I am a lifelong vegetarian, and I love beans. They are very versatile, so nutritious, and I love the way they taste. I am a (7th generation) native Californian, so most of the time I use Mexican or Italian seasonings, and plenty of good local cheese and organic vegetables with my beans. Delicious every time!
I first heard the term “mess of” when visiting my ex-husband’s mother for the first time in 1973, when she sent us to the creek to pick poke salad for supper. Stewed beans (the great northern/pinto mix popular in Tennessee) cooked with ham scraps, fried potatoes, boiled poke, fried okra, homemade sauerkraut, and “lazy” bread made me an instant devotee of southern po’-folks foods and cooking! To this day, I make a mess of beans once or twice a month. Sure wish I could find poke. Commercially-grown turnip greens – though good – are a distant 2nd choice.
Were you sent to the creek or to the “crick”? That’s how they pronounced it in South Jersey.
His family pronounced it creek.
What a good story of frugality. Funny how you mentioned that you ate beans a lot during “challenging times” and it was years before you could even think about bean soup. My Dear Dad talks about beings so poor as they had “lima bean sandwiches” for lunch/dinner and like you he couldn’t stand bean soup. Now he would rather have bean soup than steak. My thought is, he finds it comforting….and the fact that it’s a cheap meal doesn’t hurt either. Thank you for this “comforting” article….

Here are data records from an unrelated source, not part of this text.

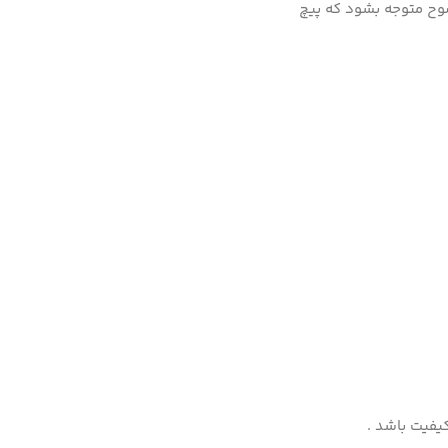
ضوح متوجه بشود که پیچ
یفیت باشد .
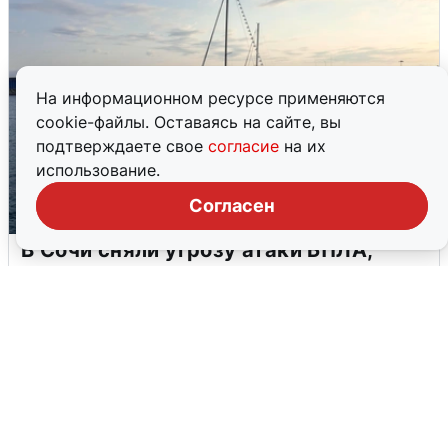
На информационном ресурсе применяются
cookie-файлы. Оставаясь на сайте, вы
подтверждаете свое
согласие
на их
использование.
Согласен
В Сочи сняли угрозу атаки БПЛА,
аэропорт закрыт
6 августа
0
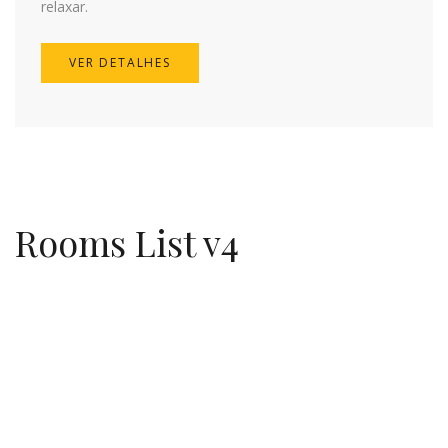
relaxar.
VER DETALHES
Rooms List v4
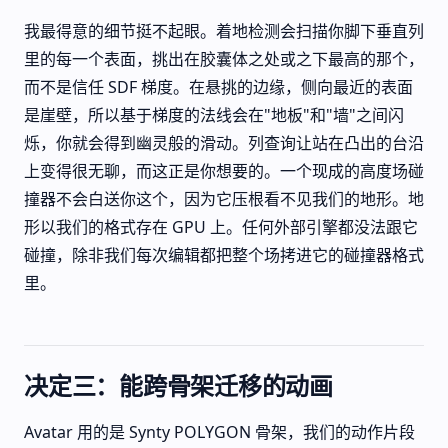
我最得意的细节挺不起眼。着地检测会扫描你脚下垂直列
里的每一个表面，挑出在胶囊体之处或之下最高的那个，
而不是信任 SDF 梯度。在悬挑的边缘，侧向最近的表面
是崖壁，所以基于梯度的法线会在"地板"和"墙"之间闪
烁，你就会得到幽灵般的滑动。列查询让站在凸出的台沿
上变得很无聊，而这正是你想要的。一个现成的高度场碰
撞器不会白送你这个，因为它压根看不见我们的地形。地
形以我们的格式存在 GPU 上。任何外部引擎都没法跟它
碰撞，除非我们每次编辑都把整个场拷进它的碰撞器格式
里。
决定三：能跨骨架迁移的动画
Avatar 用的是 Synty POLYGON 骨架，我们的动作片段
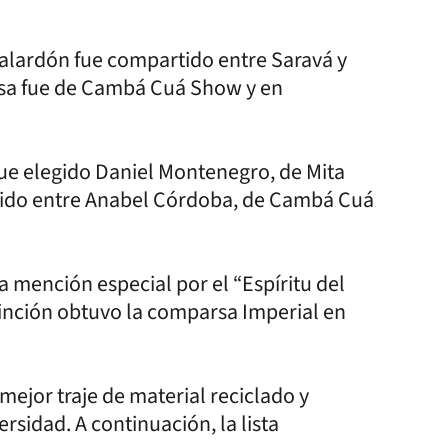
galardón fue compartido entre Saravá y
sa fue de Cambá Cuá Show y en
.
ue elegido Daniel Montenegro, de Mita
rtido entre Anabel Córdoba, de Cambá Cuá
 mención especial por el “Espíritu del
stinción obtuvo la comparsa Imperial en
mejor traje de material reciclado y
ersidad. A continuación, la lista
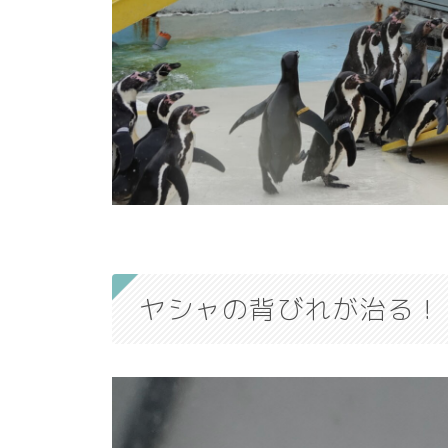
ヤシャの背びれが治る！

It must have been pinto bean weekend. I made Pinto bean “burgers” yesterday. There one of my faves. I cook large batches of beans and keep them in the freezer for when I want to make bean burgers or add them to salad or pasta. I do the same with bean soup.
I’ve made burgers from lentils but never from pintos. Interesting.

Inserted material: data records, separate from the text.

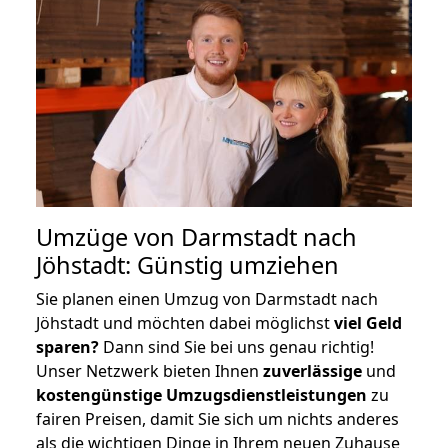
Umzüge von Darmstadt nach
Jöhstadt: Günstig umziehen
Sie planen einen Umzug von Darmstadt nach
Jöhstadt und möchten dabei möglichst
viel Geld
sparen?
Dann sind Sie bei uns genau richtig!
Unser Netzwerk bieten Ihnen
zuverlässige
und
kostengünstige Umzugsdienstleistungen
zu
fairen Preisen, damit Sie sich um nichts anderes
als die wichtigen Dinge in Ihrem neuen Zuhause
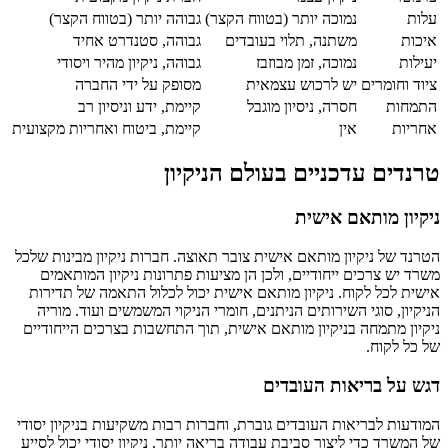
עלות
נמוכה יותר (בטווח הקצר)
גבוהה יותר (בטווח הקצר)
איכות
משתנה, תלוי בעובדים
גבוהה, סטנדרט אחיד
יעילות
נמוכה, זמן מבוזבז
גבוהה, ניקיון מהיר ויסודי
ציוד וחומרים
יש לרכוש עצמאית
מסופק על ידי החברה
התמחות
חסרה, ניסיון מוגבל
קיימת, ידע וניסיון רב
אחריות
אין
קיימת, ביטוח ואחריות מקצועית
טרנדים עדכניים בעולם הניקיון
ניקיון מותאם אישית
הטרנד של ניקיון מותאם אישית צובר תאוצה. חברות ניקיון מבינות שלכל
משרד יש צרכים ייחודיים, ולכן הן מציעות פתרונות ניקיון המותאמים
אישית לכל לקוח. ניקיון מותאם אישית יכול לכלול התאמה של תדירות
הניקיון, סוגי השירותים הניתנים, חומרי הניקוי המשמשים ועוד. מוריה
ניקיון מתמחה בניקיון מותאם אישית, תוך התחשבות בצרכים הייחודיים
של כל לקוח.
דגש על בריאות העובדים
המודעות לבריאות העובדים גוברת, וחברות רבות משקיעות בניקיון יסודי
של המשרד כדי ליצור סביבת עבודה בריאה יותר. ניקיון יסודי יכול לסייע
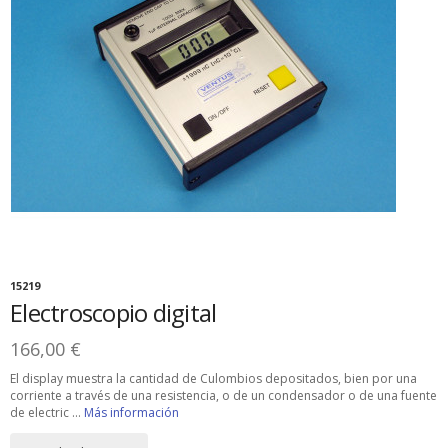
15219
Electroscopio digital
166,00 €
El display muestra la cantidad de Culombios depositados, bien por una
corriente a través de una resistencia, o de un condensador o de una fuente
de electric ...
Más información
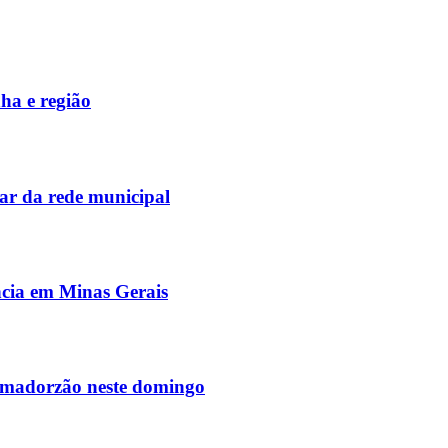
ha e região
ar da rede municipal
ência em Minas Gerais
Amadorzão neste domingo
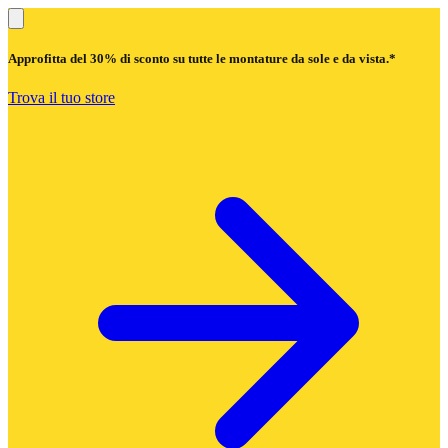
Approfitta del
30% di sconto
su tutte le montature da sole e da vista.*
Trova il tuo store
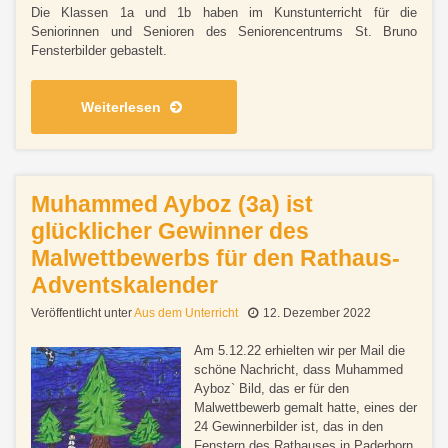
Die Klassen 1a und 1b haben im Kunstunterricht für die
Seniorinnen und Senioren des Seniorencentrums St. Bruno
Fensterbilder gebastelt.
Weiterlesen
Muhammed Ayboz (3a) ist
glücklicher Gewinner des
Malwettbewerbs für den Rathaus-
Adventskalender
Veröffentlicht unter
Aus dem Unterricht
12. Dezember 2022
Am 5.12.22 erhielten wir per Mail die
schöne Nachricht, dass Muhammed
Ayboz` Bild, das er für den
Malwettbewerb gemalt hatte, eines der
24 Gewinnerbilder ist, das in den
Fenstern des Rathauses in Paderborn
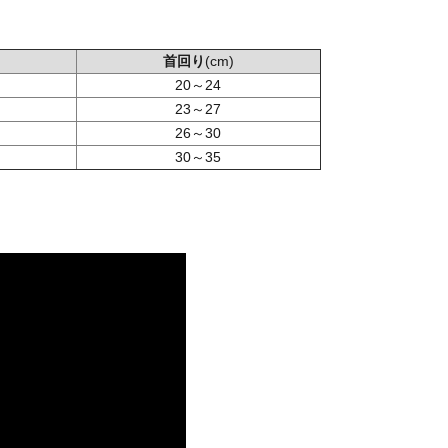
首回り
(cm)
20～24
23～27
26～30
30～35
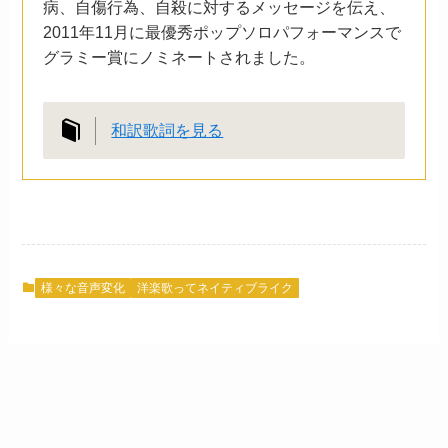
病、自傷行為、自殺に対するメッセージを伝え、
2011年11月に最優秀ポップソロパフォーマンスで
グラミー賞にノミネートされました。
和訳歌詞を見る
様々な音声変化
洋楽歌ってネイティブライク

We usually have cooked and drained black beans in the freezer (although we’re currently out right now — must get on that). We freeze the liquid separately, to be put into dishes like “the weirdest curry ever”:
http://donnafreedman.com/2015/01/12/scenes-frugal-weekend/
Your blog never fails to delight me and put a smile on my face. Today, it made me think of my Mom (b. 1914) and grandma (b.1894) who were born in Ozark, Alabama. Whenever they were cooking greens (not beans) for a crowd, they referred to them as a “mess of greens”—usually turnip greens with ham hocks. Also, growing up on the Eastern Shore of Maryland, we would often catch and then eat “a mess of hard shell crabs.” As I sit here in New Hampshire, waiting for the blizzard(with a full larder and NO intention of going out for the next 3 days), I had to laugh out loud at your comment about staying off of the road until folks who think they can drive in snow get through running into each other!!!
I’ve seen those folks drive. They’re scary.

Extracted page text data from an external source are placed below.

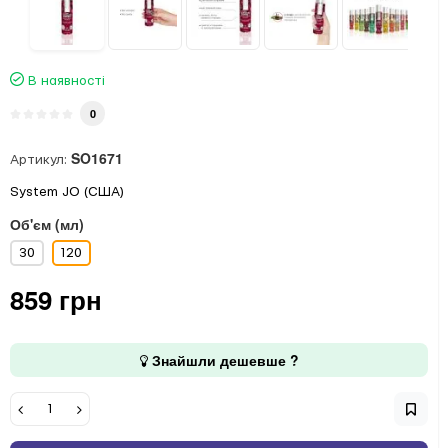
В наявності
0
SO1671
Артикул:
System JO (США)
Об'єм (мл)
30
120
859 грн
Знайшли дешевше ?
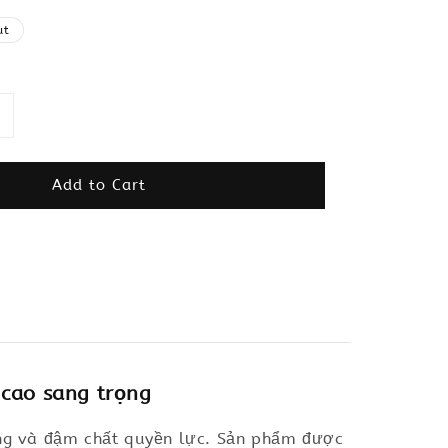
ut
Add to Cart
cao sang trọng
rọng và đậm chất quyền lực. Sản phẩm được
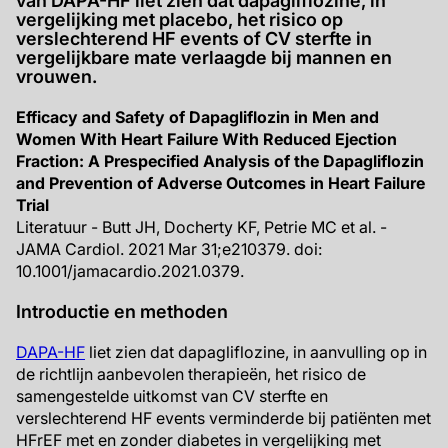
van DAPA-HF liet zien dat dapagliflozine, in
vergelijking met placebo, het risico op
verslechterend HF events of CV sterfte in
vergelijkbare mate verlaagde bij mannen en
vrouwen.
Efficacy and Safety of Dapagliflozin in Men and
Women With Heart Failure With Reduced Ejection
Fraction: A Prespecified Analysis of the Dapagliflozin
and Prevention of Adverse Outcomes in Heart Failure
Trial
Literatuur - Butt JH, Docherty KF, Petrie MC et al. -
JAMA Cardiol. 2021 Mar 31;e210379. doi:
10.1001/jamacardio.2021.0379.
Introductie en methoden
DAPA-HF
liet zien dat dapagliflozine, in aanvulling op in
de richtlijn aanbevolen therapieën, het risico de
samengestelde uitkomst van CV sterfte en
verslechterend HF events verminderde bij patiënten met
HFrEF met en zonder diabetes in vergelijking met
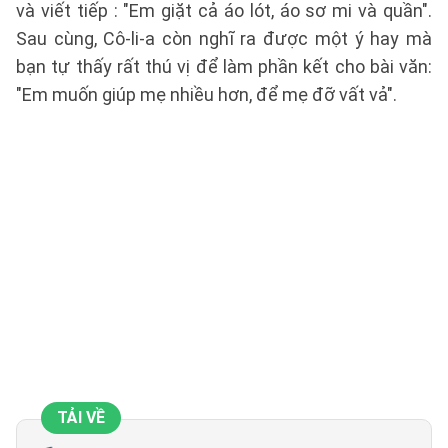
và viết tiếp : "Em giặt cả áo lót, áo sơ mi và quần".
Sau cùng, Cô-li-a còn nghĩ ra được một ý hay mà
bạn tự thấy rất thú vị để làm phần kết cho bài văn:
"Em muốn giúp mẹ nhiều hơn, để mẹ đỡ vất vả".
TẢI VỀ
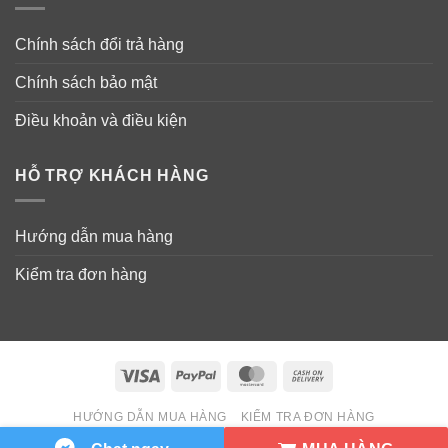
Chính sách đổi trả hàng
Chính sách bảo mật
Điều khoản và điều kiện
HỖ TRỢ KHÁCH HÀNG
Hướng dẫn mua hàng
Kiểm tra đơn hàng
Visa
PayPal
MasterCard
Cash
On
HƯỚNG DẪN MUA HÀNG
KIỂM TRA ĐƠN HÀNG
Delivery
Copyright 2026 ©
Wowmart VN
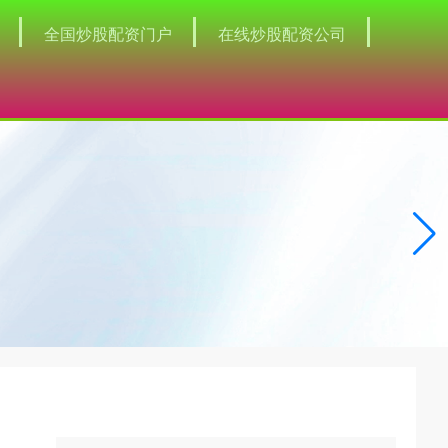
全国炒股配资门户
在线炒股配资公司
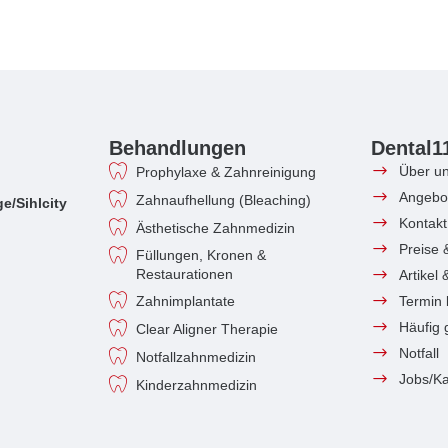
Behandlungen
Dental1
Über u
Prophylaxe & Zahnreinigung
Angebo
Zahnaufhellung (Bleaching)
e/Sihlcity
Kontakt
Ästhetische Zahnmedizin
Preise 
Füllungen, Kronen &
Restaurationen
Artikel
Zahnimplantate
Termin
Häufig 
Clear Aligner Therapie
Notfall
Notfallzahnmedizin
Jobs/Ka
Kinderzahnmedizin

My Slavic grandmother loved to use the winter as a fridge. What a nice image and memory.
being a southern girl I have always heard and used the term “mess of beans”. I don’t think geography has anything to do with loving food and enjoying the comfort that goes with it. we are all sisters anyway. enjoy, y’all.
Donna, I received the book from the drawing. Thank you very much!
You are so welcome! You — and other readers — should remember that there’s no one-win rule. Come back and enter the giveaways each week. (Some readers have won multiple times.)
Yup. I cooked up a pot of pinto beans this weekend too, but I used the Christmas ham bone for split pea soup this weekend as well. I was chilly and I stayed in the warm kitchen all weekend. Filled up the spaces in the freezer. I’ll bet there are people all over the world who did the same thing!
I grew up in the Appalachian Mtns of NC. People there still cook messes of food. A mess of (fill in) means a generous amount. Therefore, one could eat ones fill of it. You hunt / harvest messes, too. Every spring we hit the pastures to pick messes of wild mustard. Makes my mouth water to think about it.